IAM and DCD Availability Issues

Incident Report for IONOS Cloud

Postmortem

We have finished our research into this incident and want so share the following Root Cause Analysis:

What happened?

On January 27, 2026, a storage incident occurred in our Berlin region, leading to I/O performance degradation. This impacted the availability of management and customer-facing services.

How did this happen? (Technical Root Cause)

The incident was triggered during a scheduled maintenance window involving updates to parts of our supporting infrastructure..

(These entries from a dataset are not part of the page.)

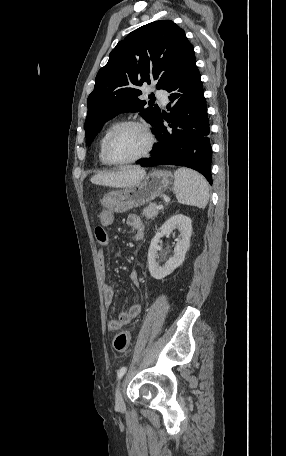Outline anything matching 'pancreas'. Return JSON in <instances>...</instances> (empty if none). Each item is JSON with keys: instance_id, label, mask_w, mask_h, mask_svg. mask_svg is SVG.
I'll use <instances>...</instances> for the list:
<instances>
[{"instance_id": "obj_1", "label": "pancreas", "mask_w": 286, "mask_h": 456, "mask_svg": "<svg viewBox=\"0 0 286 456\" xmlns=\"http://www.w3.org/2000/svg\"><path fill=\"white\" fill-rule=\"evenodd\" d=\"M156 203H150L147 207L143 209L142 215L145 216L147 219H153L158 215L159 209L156 208Z\"/></svg>"}]
</instances>
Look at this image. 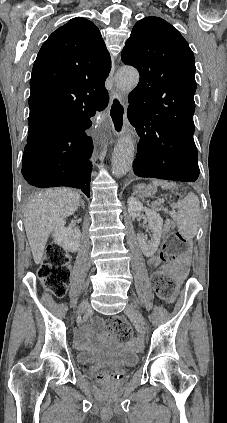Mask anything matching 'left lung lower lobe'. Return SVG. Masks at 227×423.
Returning a JSON list of instances; mask_svg holds the SVG:
<instances>
[{
    "mask_svg": "<svg viewBox=\"0 0 227 423\" xmlns=\"http://www.w3.org/2000/svg\"><path fill=\"white\" fill-rule=\"evenodd\" d=\"M127 116L140 137L133 163L137 176L185 182L198 178L193 113L147 111L129 105Z\"/></svg>",
    "mask_w": 227,
    "mask_h": 423,
    "instance_id": "1",
    "label": "left lung lower lobe"
}]
</instances>
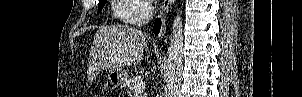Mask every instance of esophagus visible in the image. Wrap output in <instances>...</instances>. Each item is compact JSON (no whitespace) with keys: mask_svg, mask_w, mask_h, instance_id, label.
Segmentation results:
<instances>
[{"mask_svg":"<svg viewBox=\"0 0 302 97\" xmlns=\"http://www.w3.org/2000/svg\"><path fill=\"white\" fill-rule=\"evenodd\" d=\"M173 2H174V0H164L160 7V15L163 17V25H162L161 33L159 35V39H162L165 36L166 16H167L169 10L171 9Z\"/></svg>","mask_w":302,"mask_h":97,"instance_id":"34e87169","label":"esophagus"}]
</instances>
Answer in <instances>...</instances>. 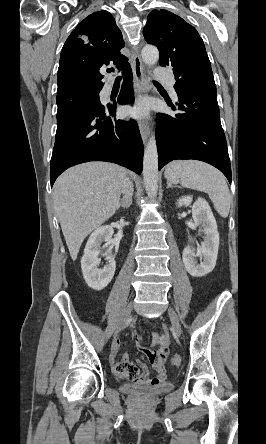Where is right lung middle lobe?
Instances as JSON below:
<instances>
[{
	"instance_id": "1",
	"label": "right lung middle lobe",
	"mask_w": 266,
	"mask_h": 444,
	"mask_svg": "<svg viewBox=\"0 0 266 444\" xmlns=\"http://www.w3.org/2000/svg\"><path fill=\"white\" fill-rule=\"evenodd\" d=\"M99 91L78 92L57 97V126L79 115H89L103 105L99 99Z\"/></svg>"
}]
</instances>
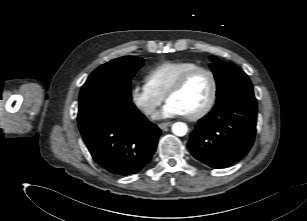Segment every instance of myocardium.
I'll return each instance as SVG.
<instances>
[{
  "label": "myocardium",
  "instance_id": "obj_1",
  "mask_svg": "<svg viewBox=\"0 0 307 221\" xmlns=\"http://www.w3.org/2000/svg\"><path fill=\"white\" fill-rule=\"evenodd\" d=\"M204 72L208 74L211 80V95L207 103L196 113L190 114V115H185V117L189 120H198L203 117H205L214 107L217 96H218V79L216 73L208 68V67H203L199 66L196 68H193L183 75H181L176 82L170 87V89L167 91L165 95V100L168 101V99L172 96L175 95L176 93L180 92L184 86L187 84V82L197 73Z\"/></svg>",
  "mask_w": 307,
  "mask_h": 221
}]
</instances>
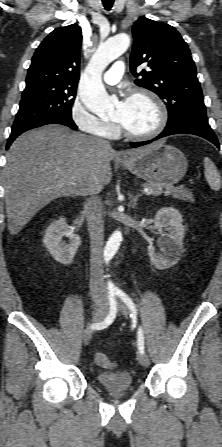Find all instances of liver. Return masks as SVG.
Masks as SVG:
<instances>
[{
    "label": "liver",
    "mask_w": 222,
    "mask_h": 447,
    "mask_svg": "<svg viewBox=\"0 0 222 447\" xmlns=\"http://www.w3.org/2000/svg\"><path fill=\"white\" fill-rule=\"evenodd\" d=\"M144 149L118 152L101 139L61 125L22 134L7 153L3 174L10 234H18L51 201L84 195L95 184L107 185L112 177L111 160Z\"/></svg>",
    "instance_id": "6515ba94"
}]
</instances>
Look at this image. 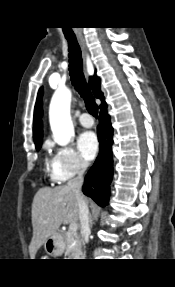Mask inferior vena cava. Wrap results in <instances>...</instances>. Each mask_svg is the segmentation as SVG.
<instances>
[{
	"mask_svg": "<svg viewBox=\"0 0 175 287\" xmlns=\"http://www.w3.org/2000/svg\"><path fill=\"white\" fill-rule=\"evenodd\" d=\"M86 168V163L81 162L77 170V176L67 183V188L72 190L75 194L78 208H79V219L81 224V234L84 237L85 241L88 242L90 235L89 228V209L86 200L84 199L81 193V187L83 184V174Z\"/></svg>",
	"mask_w": 175,
	"mask_h": 287,
	"instance_id": "1",
	"label": "inferior vena cava"
}]
</instances>
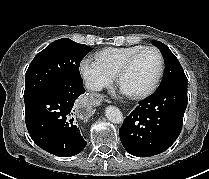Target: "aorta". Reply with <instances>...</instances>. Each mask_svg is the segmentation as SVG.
I'll return each instance as SVG.
<instances>
[{
	"label": "aorta",
	"mask_w": 209,
	"mask_h": 179,
	"mask_svg": "<svg viewBox=\"0 0 209 179\" xmlns=\"http://www.w3.org/2000/svg\"><path fill=\"white\" fill-rule=\"evenodd\" d=\"M105 115L112 123L119 124L123 121L122 112L115 106H108L105 109Z\"/></svg>",
	"instance_id": "1"
}]
</instances>
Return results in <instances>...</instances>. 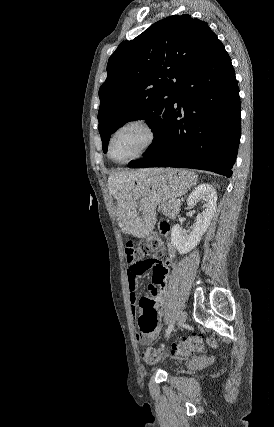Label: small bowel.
<instances>
[{"label": "small bowel", "instance_id": "c3829d8e", "mask_svg": "<svg viewBox=\"0 0 274 427\" xmlns=\"http://www.w3.org/2000/svg\"><path fill=\"white\" fill-rule=\"evenodd\" d=\"M124 250L129 253L125 255L126 261H136V254L130 253L133 250L130 244H127ZM174 258L173 251H169L166 258L158 262L159 264H129L127 267L132 312L135 313L137 298L139 299V308L150 310L139 311L138 318L135 321L136 326L141 327L143 334L136 335V341L141 345L155 340L159 333L164 331L162 320L164 319L163 305L168 292L167 271ZM140 278H150V283L146 287L147 293H140L137 296V283Z\"/></svg>", "mask_w": 274, "mask_h": 427}]
</instances>
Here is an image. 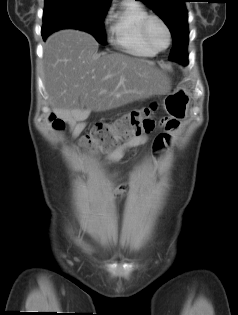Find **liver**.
Wrapping results in <instances>:
<instances>
[{
    "mask_svg": "<svg viewBox=\"0 0 238 315\" xmlns=\"http://www.w3.org/2000/svg\"><path fill=\"white\" fill-rule=\"evenodd\" d=\"M43 61L49 104L66 121L121 107L168 85L151 62L121 53H98L96 40L78 30L48 37Z\"/></svg>",
    "mask_w": 238,
    "mask_h": 315,
    "instance_id": "1",
    "label": "liver"
}]
</instances>
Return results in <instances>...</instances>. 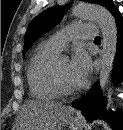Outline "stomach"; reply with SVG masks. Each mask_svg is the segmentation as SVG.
<instances>
[{
    "label": "stomach",
    "instance_id": "1",
    "mask_svg": "<svg viewBox=\"0 0 123 130\" xmlns=\"http://www.w3.org/2000/svg\"><path fill=\"white\" fill-rule=\"evenodd\" d=\"M69 127L71 130H82L83 125L82 122H80L79 120H75L72 118L69 122Z\"/></svg>",
    "mask_w": 123,
    "mask_h": 130
}]
</instances>
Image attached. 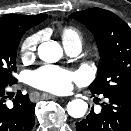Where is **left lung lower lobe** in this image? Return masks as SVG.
Masks as SVG:
<instances>
[{
    "mask_svg": "<svg viewBox=\"0 0 131 131\" xmlns=\"http://www.w3.org/2000/svg\"><path fill=\"white\" fill-rule=\"evenodd\" d=\"M107 103L99 114L93 108L87 118L76 123L77 131H131V97L103 94Z\"/></svg>",
    "mask_w": 131,
    "mask_h": 131,
    "instance_id": "obj_1",
    "label": "left lung lower lobe"
}]
</instances>
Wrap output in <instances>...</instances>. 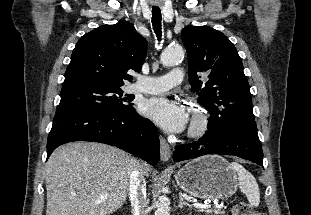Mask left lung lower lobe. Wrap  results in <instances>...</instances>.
Wrapping results in <instances>:
<instances>
[{
  "instance_id": "left-lung-lower-lobe-1",
  "label": "left lung lower lobe",
  "mask_w": 311,
  "mask_h": 215,
  "mask_svg": "<svg viewBox=\"0 0 311 215\" xmlns=\"http://www.w3.org/2000/svg\"><path fill=\"white\" fill-rule=\"evenodd\" d=\"M206 154L234 155L263 166V152L253 119H235L210 127L197 142L177 145L174 161H183Z\"/></svg>"
}]
</instances>
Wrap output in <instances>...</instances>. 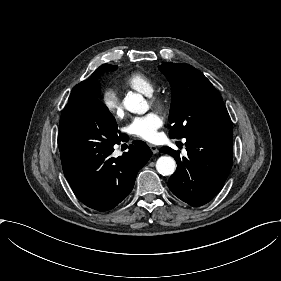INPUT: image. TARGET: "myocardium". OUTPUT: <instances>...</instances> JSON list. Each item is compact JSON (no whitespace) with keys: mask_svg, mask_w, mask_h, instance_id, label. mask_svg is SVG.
Listing matches in <instances>:
<instances>
[{"mask_svg":"<svg viewBox=\"0 0 281 281\" xmlns=\"http://www.w3.org/2000/svg\"><path fill=\"white\" fill-rule=\"evenodd\" d=\"M151 103L154 104V105L160 106V101L158 99H153L151 101Z\"/></svg>","mask_w":281,"mask_h":281,"instance_id":"f54148a6","label":"myocardium"}]
</instances>
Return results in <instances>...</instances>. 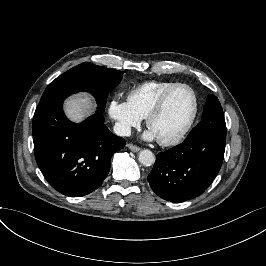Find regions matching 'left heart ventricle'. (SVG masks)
Listing matches in <instances>:
<instances>
[{"instance_id": "left-heart-ventricle-1", "label": "left heart ventricle", "mask_w": 266, "mask_h": 266, "mask_svg": "<svg viewBox=\"0 0 266 266\" xmlns=\"http://www.w3.org/2000/svg\"><path fill=\"white\" fill-rule=\"evenodd\" d=\"M195 102L187 88L176 89L163 110L150 122V128L159 139L175 137L187 125L194 112Z\"/></svg>"}]
</instances>
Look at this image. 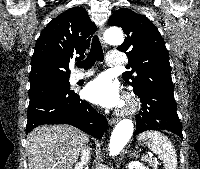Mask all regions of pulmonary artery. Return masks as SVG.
I'll use <instances>...</instances> for the list:
<instances>
[{
  "instance_id": "1",
  "label": "pulmonary artery",
  "mask_w": 200,
  "mask_h": 169,
  "mask_svg": "<svg viewBox=\"0 0 200 169\" xmlns=\"http://www.w3.org/2000/svg\"><path fill=\"white\" fill-rule=\"evenodd\" d=\"M124 62L123 60V57H122V54L118 51H111L109 54H108V60H107V65L108 66H118V65H122ZM92 75V73H87V74H84V73H76L74 76H73V82H77L79 80H82V79H85V78H88Z\"/></svg>"
}]
</instances>
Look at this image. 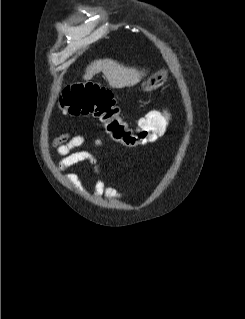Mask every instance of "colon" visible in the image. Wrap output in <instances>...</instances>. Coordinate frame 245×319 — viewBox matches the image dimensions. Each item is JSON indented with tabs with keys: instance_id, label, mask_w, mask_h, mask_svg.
Masks as SVG:
<instances>
[{
	"instance_id": "obj_1",
	"label": "colon",
	"mask_w": 245,
	"mask_h": 319,
	"mask_svg": "<svg viewBox=\"0 0 245 319\" xmlns=\"http://www.w3.org/2000/svg\"><path fill=\"white\" fill-rule=\"evenodd\" d=\"M59 105L69 115L99 118L111 139L125 147L154 142L164 133L169 121L167 113L151 111L132 128L121 118L120 106L113 94L93 83L67 87L60 96Z\"/></svg>"
}]
</instances>
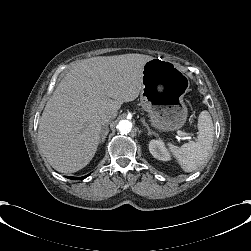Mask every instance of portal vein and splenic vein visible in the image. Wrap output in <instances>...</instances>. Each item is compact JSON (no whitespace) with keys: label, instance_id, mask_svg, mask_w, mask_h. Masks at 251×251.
<instances>
[{"label":"portal vein and splenic vein","instance_id":"portal-vein-and-splenic-vein-1","mask_svg":"<svg viewBox=\"0 0 251 251\" xmlns=\"http://www.w3.org/2000/svg\"><path fill=\"white\" fill-rule=\"evenodd\" d=\"M182 135L192 136V139H195V132L194 131H185V132H182L181 130H178L176 136H182ZM186 138H188V137H186Z\"/></svg>","mask_w":251,"mask_h":251}]
</instances>
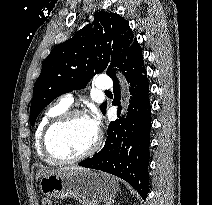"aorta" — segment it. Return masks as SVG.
Returning <instances> with one entry per match:
<instances>
[{
	"label": "aorta",
	"mask_w": 212,
	"mask_h": 205,
	"mask_svg": "<svg viewBox=\"0 0 212 205\" xmlns=\"http://www.w3.org/2000/svg\"><path fill=\"white\" fill-rule=\"evenodd\" d=\"M121 85L123 86V80H121ZM127 102V99H126ZM126 102L124 103V106H126Z\"/></svg>",
	"instance_id": "obj_1"
}]
</instances>
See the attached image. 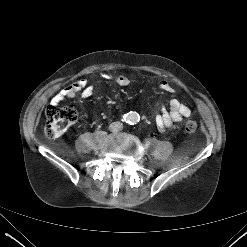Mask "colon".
Instances as JSON below:
<instances>
[{
	"label": "colon",
	"instance_id": "colon-1",
	"mask_svg": "<svg viewBox=\"0 0 247 247\" xmlns=\"http://www.w3.org/2000/svg\"><path fill=\"white\" fill-rule=\"evenodd\" d=\"M77 110L74 105L59 106L51 103L45 111L46 123L44 131L47 137L57 138L61 136L66 129L77 119ZM197 130V122L189 119L185 123V131L192 135Z\"/></svg>",
	"mask_w": 247,
	"mask_h": 247
}]
</instances>
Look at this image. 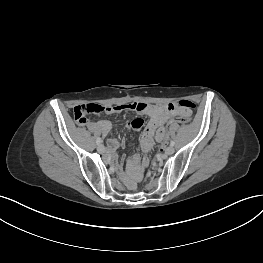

Initialization Failure: Following a node reboot, several storage daemons failed to reconnect due to a configuration mismatch stemming from a previous hardware replacement.
Operational Error: During the troubleshooting process, a manual command was executed to clear stale storage entries. This command inadvertently removed active storage components from other nodes while the cluster was already in a vulnerable, degraded state.
Performance Impact: The loss of these additional components resulted in the temporary unavailability of specific data segments. This caused a "hang" in I/O operations for some management services relying on that storage, leading to timeouts and service interruptions. Unexpectedly, two failover instances did not behave nominally, which led to the short-term impact on the IAM (auth management) system. Full functionality was restored once engineers recovered the missing storage components and initiated a cluster-wide data rebalancing.

At no point systems that are handling or storing customer data were directly involved in this incident, however, our IAM services were affected by the performance impact of the incident, leading to customer facing service outage for the DCD login.

What are we doing to prevent this from happening again?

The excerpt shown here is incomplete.